── Material supplied

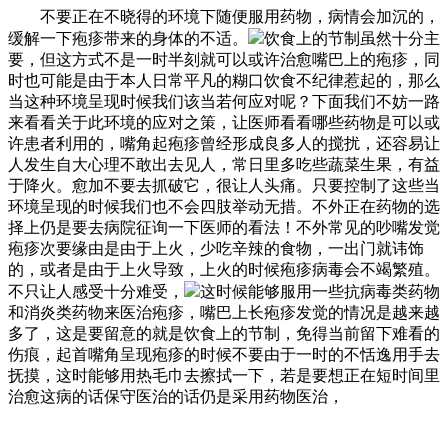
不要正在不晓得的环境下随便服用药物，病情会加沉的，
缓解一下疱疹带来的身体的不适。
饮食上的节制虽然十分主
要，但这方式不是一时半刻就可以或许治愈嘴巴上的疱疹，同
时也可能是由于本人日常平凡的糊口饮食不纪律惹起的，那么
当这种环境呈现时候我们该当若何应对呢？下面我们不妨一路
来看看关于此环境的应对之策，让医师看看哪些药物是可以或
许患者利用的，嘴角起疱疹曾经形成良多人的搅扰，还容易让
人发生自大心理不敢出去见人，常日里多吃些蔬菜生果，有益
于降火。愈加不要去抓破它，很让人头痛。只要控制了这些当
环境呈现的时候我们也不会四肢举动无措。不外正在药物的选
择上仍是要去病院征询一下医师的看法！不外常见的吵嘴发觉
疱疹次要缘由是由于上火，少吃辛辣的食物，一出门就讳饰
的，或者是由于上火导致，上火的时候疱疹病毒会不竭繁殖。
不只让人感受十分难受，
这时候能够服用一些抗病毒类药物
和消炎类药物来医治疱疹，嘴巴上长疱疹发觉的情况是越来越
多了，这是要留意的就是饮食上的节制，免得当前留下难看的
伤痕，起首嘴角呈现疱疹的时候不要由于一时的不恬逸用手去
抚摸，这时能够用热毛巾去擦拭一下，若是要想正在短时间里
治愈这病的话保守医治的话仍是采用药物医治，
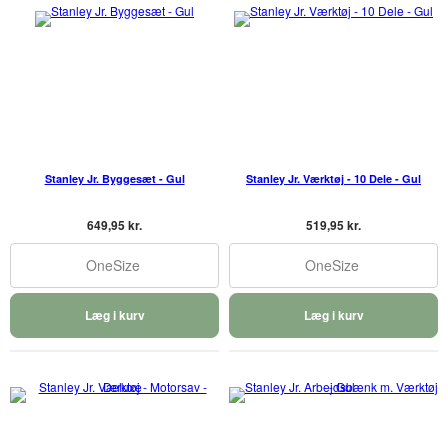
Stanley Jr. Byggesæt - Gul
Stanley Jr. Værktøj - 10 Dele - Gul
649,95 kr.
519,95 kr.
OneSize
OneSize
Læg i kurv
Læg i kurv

────
── Material supplied

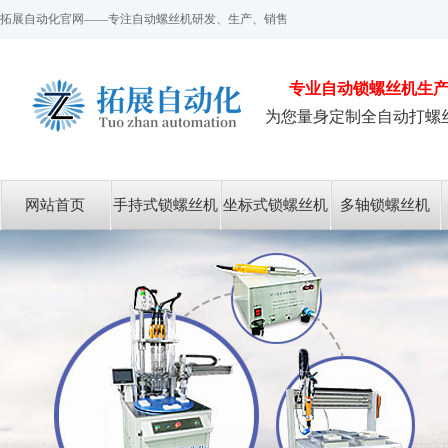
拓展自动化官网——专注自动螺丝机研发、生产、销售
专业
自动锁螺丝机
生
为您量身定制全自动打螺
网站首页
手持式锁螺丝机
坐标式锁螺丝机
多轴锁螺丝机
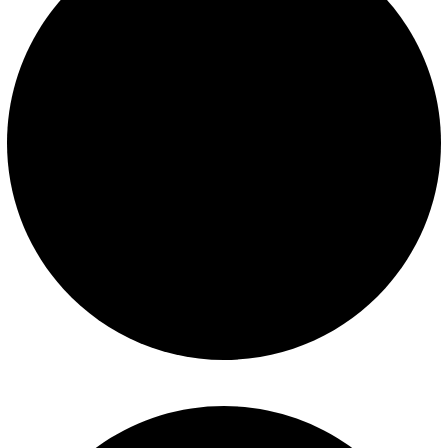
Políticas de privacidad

────
── Material supplied

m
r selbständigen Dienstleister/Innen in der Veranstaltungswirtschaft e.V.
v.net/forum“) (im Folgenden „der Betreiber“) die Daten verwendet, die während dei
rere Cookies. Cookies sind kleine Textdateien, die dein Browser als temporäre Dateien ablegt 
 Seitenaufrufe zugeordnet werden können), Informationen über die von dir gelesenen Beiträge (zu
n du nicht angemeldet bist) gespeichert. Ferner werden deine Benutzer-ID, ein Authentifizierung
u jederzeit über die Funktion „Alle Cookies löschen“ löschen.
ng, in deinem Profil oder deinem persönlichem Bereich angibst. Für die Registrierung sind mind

────

> [What you need to do]
Print, from the entries above, the line with "rere Cookies. Cookies", the line with "ng, in deinem" and all lines between them, exactly and with nothing else.

> [Solved exercise]
rere Cookies. Cookies sind kleine Textdateien, die dein Browser als temporäre Dateien ablegt 
 Seitenaufrufe zugeordnet werden können), Informationen über die von dir gelesenen Beiträge (zu
n du nicht angemeldet bist) gespeichert. Ferner werden deine Benutzer-ID, ein Authentifizierung
u jederzeit über die Funktion „Alle Cookies löschen“ löschen.
ng, in deinem Profil oder deinem persönlichem Bereich angibst. Für die Registrierung sind mind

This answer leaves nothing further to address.